____ Exercise data

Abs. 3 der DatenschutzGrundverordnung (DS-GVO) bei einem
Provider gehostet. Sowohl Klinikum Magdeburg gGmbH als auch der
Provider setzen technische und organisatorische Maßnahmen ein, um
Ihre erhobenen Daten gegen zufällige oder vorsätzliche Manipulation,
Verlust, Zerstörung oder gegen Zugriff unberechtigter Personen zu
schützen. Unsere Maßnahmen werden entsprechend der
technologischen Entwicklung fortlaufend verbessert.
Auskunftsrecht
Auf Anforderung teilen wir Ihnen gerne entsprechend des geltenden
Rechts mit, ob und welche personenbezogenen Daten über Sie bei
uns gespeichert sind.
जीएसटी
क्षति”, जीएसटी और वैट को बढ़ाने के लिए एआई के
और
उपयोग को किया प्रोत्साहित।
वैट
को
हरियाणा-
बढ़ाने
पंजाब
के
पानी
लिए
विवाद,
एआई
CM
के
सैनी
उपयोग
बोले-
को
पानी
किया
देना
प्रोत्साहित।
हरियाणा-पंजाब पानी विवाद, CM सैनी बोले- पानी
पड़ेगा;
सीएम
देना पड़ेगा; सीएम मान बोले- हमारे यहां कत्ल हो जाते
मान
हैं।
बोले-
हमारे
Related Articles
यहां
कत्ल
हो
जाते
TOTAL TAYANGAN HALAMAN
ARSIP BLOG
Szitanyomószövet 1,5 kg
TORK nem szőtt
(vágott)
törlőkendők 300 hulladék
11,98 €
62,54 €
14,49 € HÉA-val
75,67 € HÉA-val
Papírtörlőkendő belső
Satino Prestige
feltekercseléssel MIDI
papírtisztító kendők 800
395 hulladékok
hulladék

________
____ Exercise data

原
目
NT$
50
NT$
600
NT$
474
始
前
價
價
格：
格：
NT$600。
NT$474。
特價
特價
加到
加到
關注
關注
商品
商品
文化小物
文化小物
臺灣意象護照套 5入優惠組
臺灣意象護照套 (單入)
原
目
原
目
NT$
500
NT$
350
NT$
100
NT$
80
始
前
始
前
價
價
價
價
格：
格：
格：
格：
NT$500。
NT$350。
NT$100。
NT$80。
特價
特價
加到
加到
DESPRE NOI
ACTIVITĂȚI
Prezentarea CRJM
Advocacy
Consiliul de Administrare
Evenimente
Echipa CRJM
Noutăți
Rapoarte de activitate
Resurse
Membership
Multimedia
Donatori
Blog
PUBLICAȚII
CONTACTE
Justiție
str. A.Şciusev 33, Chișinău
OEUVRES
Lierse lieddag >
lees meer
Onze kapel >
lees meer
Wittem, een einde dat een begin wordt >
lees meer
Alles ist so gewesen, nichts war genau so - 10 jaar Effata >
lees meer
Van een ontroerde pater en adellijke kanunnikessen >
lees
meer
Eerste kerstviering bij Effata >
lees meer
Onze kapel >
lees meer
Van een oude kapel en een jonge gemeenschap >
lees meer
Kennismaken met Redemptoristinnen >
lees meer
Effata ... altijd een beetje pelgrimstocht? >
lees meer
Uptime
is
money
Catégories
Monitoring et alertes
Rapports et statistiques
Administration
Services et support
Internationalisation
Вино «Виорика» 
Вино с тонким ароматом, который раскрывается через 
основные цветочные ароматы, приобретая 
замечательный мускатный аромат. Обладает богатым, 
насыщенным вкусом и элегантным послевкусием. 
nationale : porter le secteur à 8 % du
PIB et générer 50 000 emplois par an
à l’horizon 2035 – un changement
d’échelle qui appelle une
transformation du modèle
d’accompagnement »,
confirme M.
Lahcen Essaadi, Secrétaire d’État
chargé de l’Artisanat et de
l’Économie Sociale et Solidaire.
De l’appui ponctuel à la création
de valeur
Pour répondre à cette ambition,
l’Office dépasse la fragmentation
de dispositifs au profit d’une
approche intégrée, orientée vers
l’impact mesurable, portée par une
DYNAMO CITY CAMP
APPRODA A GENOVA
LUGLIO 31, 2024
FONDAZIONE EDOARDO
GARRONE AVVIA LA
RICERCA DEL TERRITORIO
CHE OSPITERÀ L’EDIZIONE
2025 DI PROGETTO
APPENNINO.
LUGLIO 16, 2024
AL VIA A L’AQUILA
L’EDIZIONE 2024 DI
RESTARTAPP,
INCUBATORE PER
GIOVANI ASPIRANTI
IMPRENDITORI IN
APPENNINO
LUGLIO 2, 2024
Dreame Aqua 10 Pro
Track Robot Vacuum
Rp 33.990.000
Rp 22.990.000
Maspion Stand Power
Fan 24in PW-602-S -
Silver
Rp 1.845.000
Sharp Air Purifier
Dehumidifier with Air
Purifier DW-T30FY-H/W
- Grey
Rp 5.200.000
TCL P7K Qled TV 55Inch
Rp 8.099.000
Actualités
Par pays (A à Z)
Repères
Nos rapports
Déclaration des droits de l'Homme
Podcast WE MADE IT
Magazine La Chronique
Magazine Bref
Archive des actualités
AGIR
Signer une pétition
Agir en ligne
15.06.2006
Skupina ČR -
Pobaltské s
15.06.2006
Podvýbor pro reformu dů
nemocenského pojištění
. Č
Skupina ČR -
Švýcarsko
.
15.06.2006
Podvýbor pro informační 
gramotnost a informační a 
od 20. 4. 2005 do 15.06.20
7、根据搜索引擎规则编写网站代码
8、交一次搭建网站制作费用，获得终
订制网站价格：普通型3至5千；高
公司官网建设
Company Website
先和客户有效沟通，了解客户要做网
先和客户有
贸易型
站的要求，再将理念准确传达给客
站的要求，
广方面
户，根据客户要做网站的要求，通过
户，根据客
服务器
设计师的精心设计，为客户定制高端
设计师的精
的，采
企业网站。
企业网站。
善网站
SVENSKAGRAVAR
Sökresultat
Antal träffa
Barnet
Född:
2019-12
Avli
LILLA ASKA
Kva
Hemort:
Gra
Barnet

________
____ Exercise data

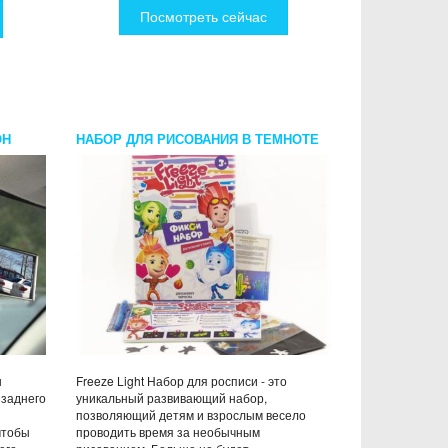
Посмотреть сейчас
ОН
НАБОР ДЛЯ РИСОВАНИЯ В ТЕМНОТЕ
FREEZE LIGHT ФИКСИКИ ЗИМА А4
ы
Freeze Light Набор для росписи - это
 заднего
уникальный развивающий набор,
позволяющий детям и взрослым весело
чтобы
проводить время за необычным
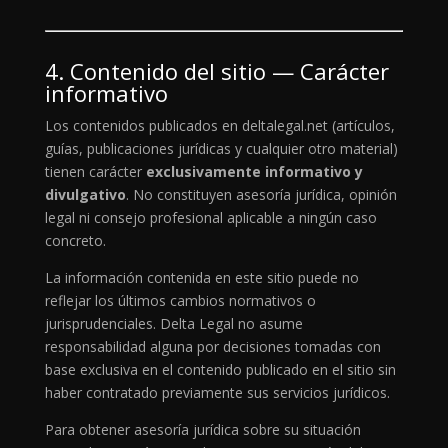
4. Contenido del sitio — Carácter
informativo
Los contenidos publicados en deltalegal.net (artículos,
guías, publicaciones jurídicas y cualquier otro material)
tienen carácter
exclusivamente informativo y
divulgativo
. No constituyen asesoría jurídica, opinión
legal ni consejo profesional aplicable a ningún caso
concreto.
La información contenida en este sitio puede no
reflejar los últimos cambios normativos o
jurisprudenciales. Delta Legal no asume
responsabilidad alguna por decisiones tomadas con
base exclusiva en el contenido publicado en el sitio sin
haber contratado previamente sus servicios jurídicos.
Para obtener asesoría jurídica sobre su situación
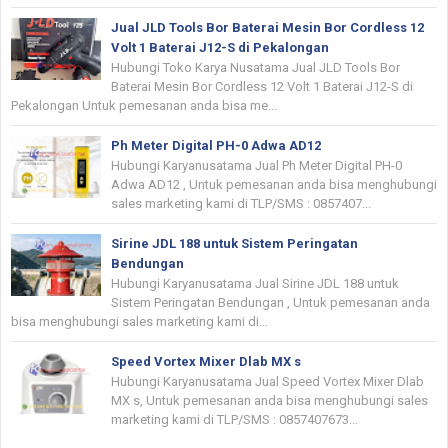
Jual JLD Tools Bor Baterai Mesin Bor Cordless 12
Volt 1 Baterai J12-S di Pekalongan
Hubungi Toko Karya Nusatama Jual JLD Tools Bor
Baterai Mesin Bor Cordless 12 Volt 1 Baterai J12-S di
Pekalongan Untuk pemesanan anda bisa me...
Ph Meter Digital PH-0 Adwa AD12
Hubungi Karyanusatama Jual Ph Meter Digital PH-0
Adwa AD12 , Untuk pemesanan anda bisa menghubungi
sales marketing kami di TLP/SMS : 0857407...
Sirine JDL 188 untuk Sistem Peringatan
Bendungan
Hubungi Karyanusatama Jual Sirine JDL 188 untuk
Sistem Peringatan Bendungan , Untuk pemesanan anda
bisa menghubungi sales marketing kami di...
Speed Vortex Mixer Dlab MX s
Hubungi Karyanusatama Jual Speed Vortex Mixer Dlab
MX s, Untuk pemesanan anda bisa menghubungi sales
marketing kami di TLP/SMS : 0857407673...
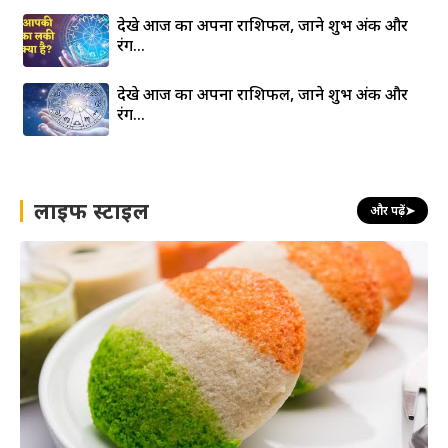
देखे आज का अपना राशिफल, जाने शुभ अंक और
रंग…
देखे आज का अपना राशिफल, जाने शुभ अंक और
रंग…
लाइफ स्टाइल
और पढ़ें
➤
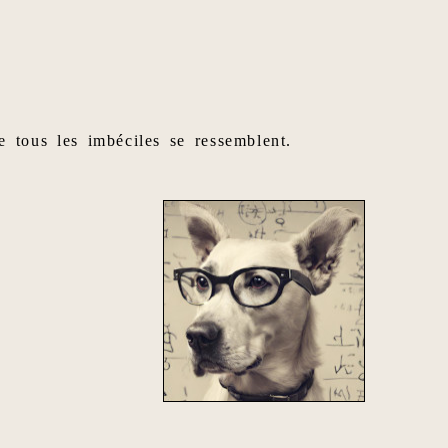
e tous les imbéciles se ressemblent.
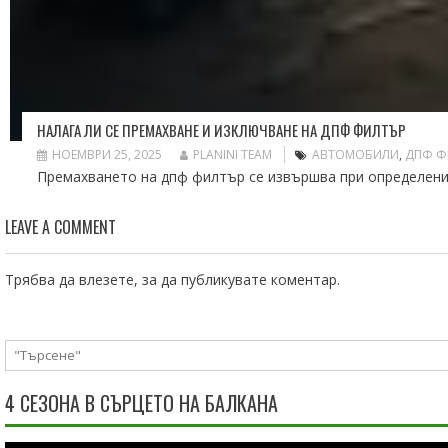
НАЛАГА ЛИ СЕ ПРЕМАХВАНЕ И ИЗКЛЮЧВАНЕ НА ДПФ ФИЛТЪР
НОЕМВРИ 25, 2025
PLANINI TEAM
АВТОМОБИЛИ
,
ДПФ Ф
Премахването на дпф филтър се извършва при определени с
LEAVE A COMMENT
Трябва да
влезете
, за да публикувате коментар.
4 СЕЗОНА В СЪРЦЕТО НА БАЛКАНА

________

### What to do
Each line above where the word "Magazine" occurs should be returned in full.

### Written solution
Magazine La Chronique
Magazine Bref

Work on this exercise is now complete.